Another totally different possible approach is to dump the BootROM (looks like it is right at 0, the size needs to be guessed by trying), reverse engineer the serial boot protocol (I can help with that) and use it instead of JTAG.

[oh2ftu]

Hi,
dump_image went to about 22KiB/s with 1MHz speed, going over that didn't speed things up.
I will take a few dumps and have a look-see.
The boot-rom is bottom type if that's of any concern - and isn't dumping the whole shebang enough? lot's of FF though.
About  8MB of real code, rest is empty.

[abyrvalg]

The memory at 0x0 is not a BootROM indeed.
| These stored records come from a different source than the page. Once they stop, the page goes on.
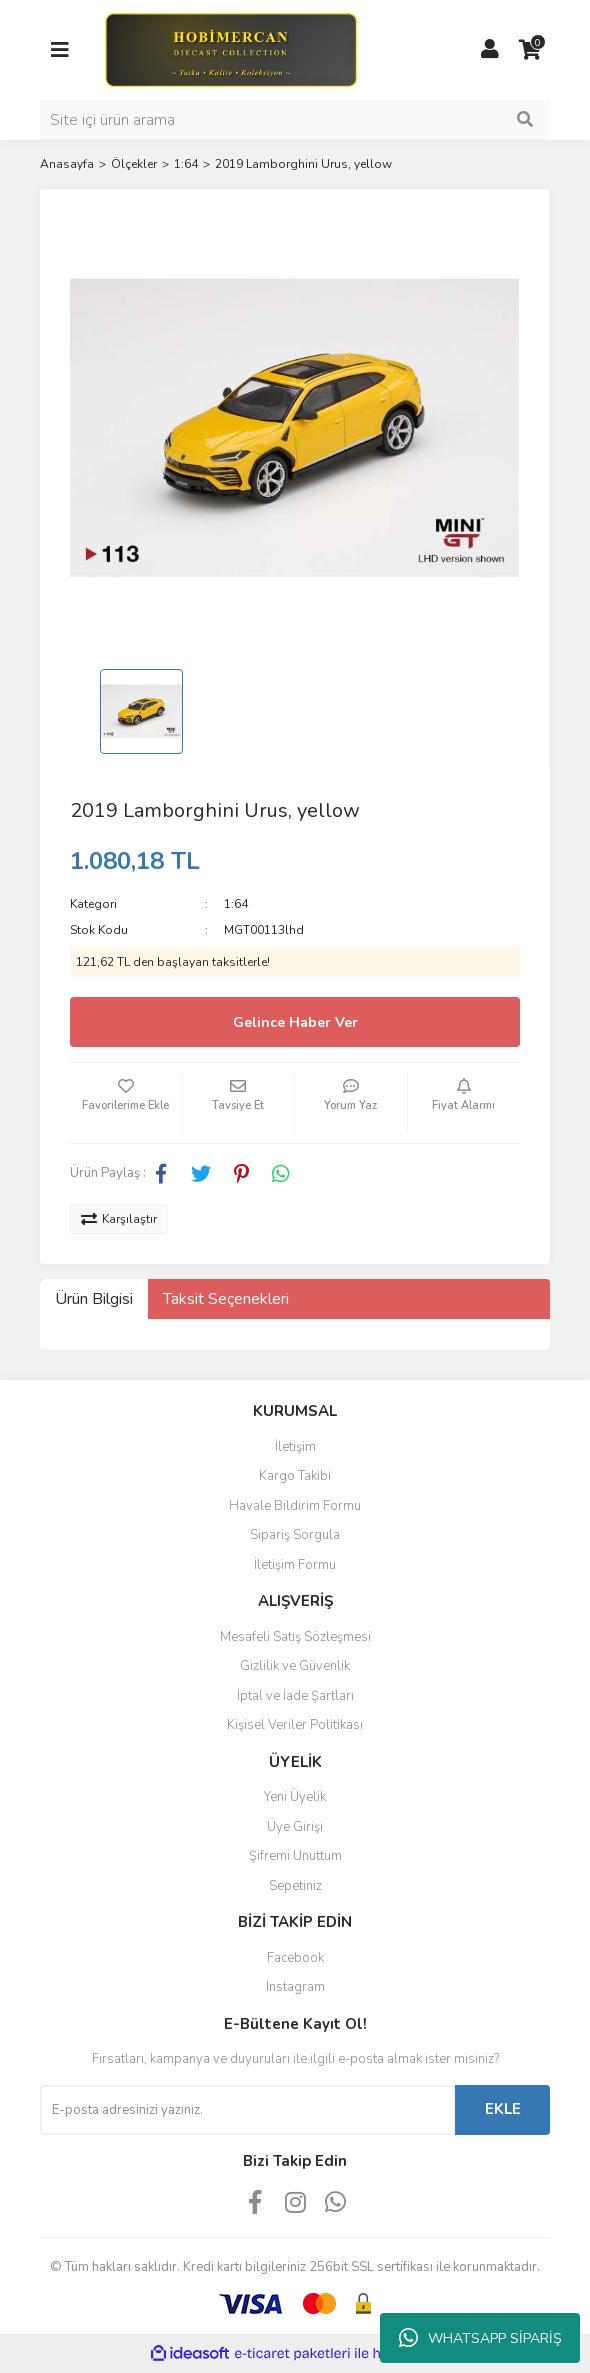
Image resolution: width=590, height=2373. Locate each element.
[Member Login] (490, 50)
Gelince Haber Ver (295, 1022)
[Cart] (530, 50)
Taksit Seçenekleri (226, 1299)
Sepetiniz (295, 1886)
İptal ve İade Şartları (295, 1696)
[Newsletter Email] (247, 2110)
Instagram (295, 1987)
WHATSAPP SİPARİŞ (480, 2338)
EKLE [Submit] (503, 2109)
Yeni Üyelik (295, 1797)
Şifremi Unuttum (295, 1856)
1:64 (236, 904)
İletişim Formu (295, 1565)
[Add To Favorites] (126, 1103)
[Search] (295, 120)
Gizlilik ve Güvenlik (295, 1666)
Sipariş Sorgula (295, 1535)
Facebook (295, 1958)
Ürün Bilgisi (94, 1299)
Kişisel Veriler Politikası (295, 1725)
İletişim (295, 1447)
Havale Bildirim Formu (295, 1506)
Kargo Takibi (295, 1476)
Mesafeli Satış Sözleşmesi (295, 1637)
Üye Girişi (295, 1827)
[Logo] (230, 49)
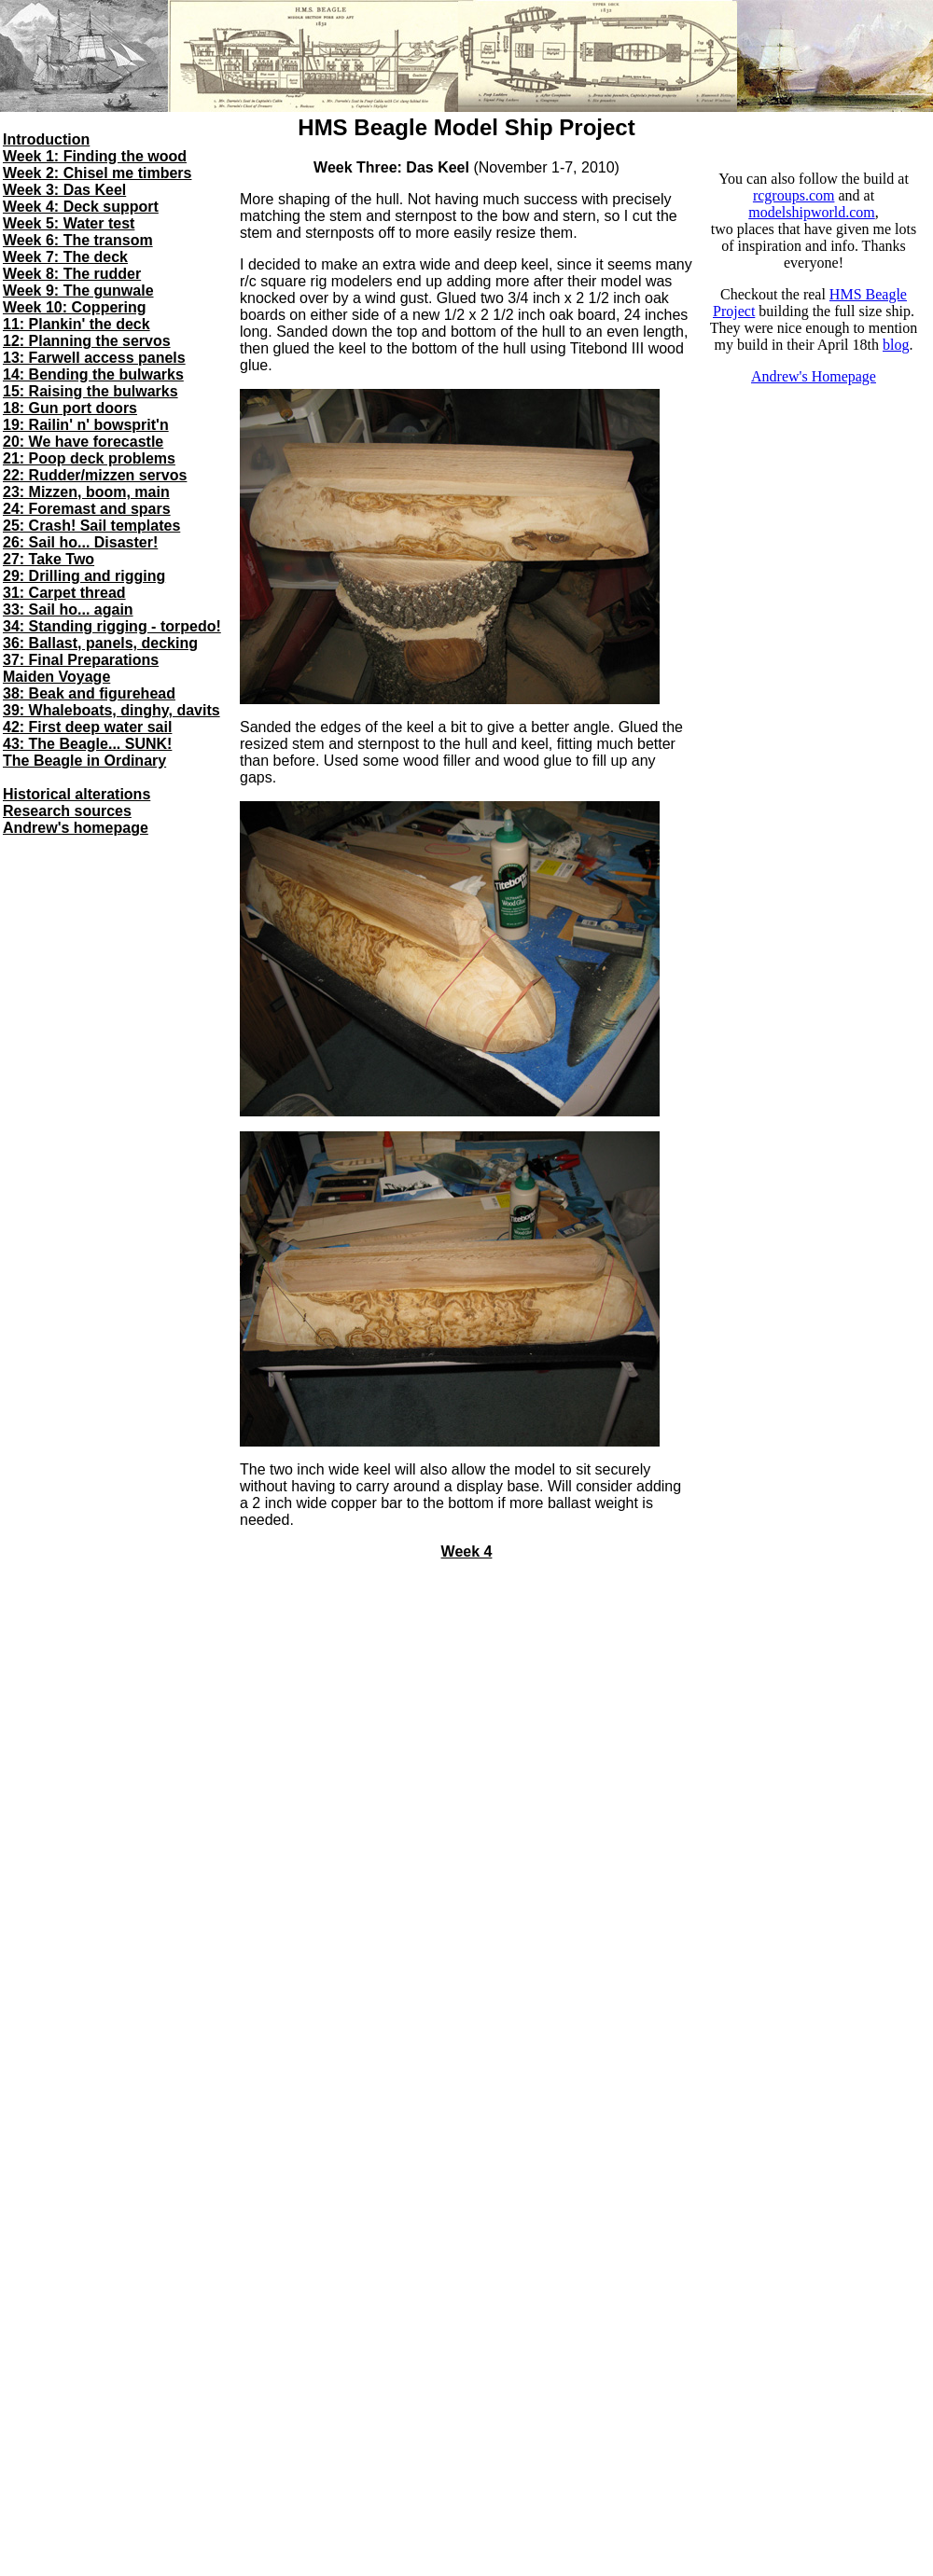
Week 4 (467, 1551)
Looks like it is some RAM holding vector table and exception handlers and it’s content originates from flash (init code inside flash have copied this code from flash to RAM to catch exceptions/interrupts), so nothing valuable there. All those vectors lead to 0x02xxxxxxxx flash.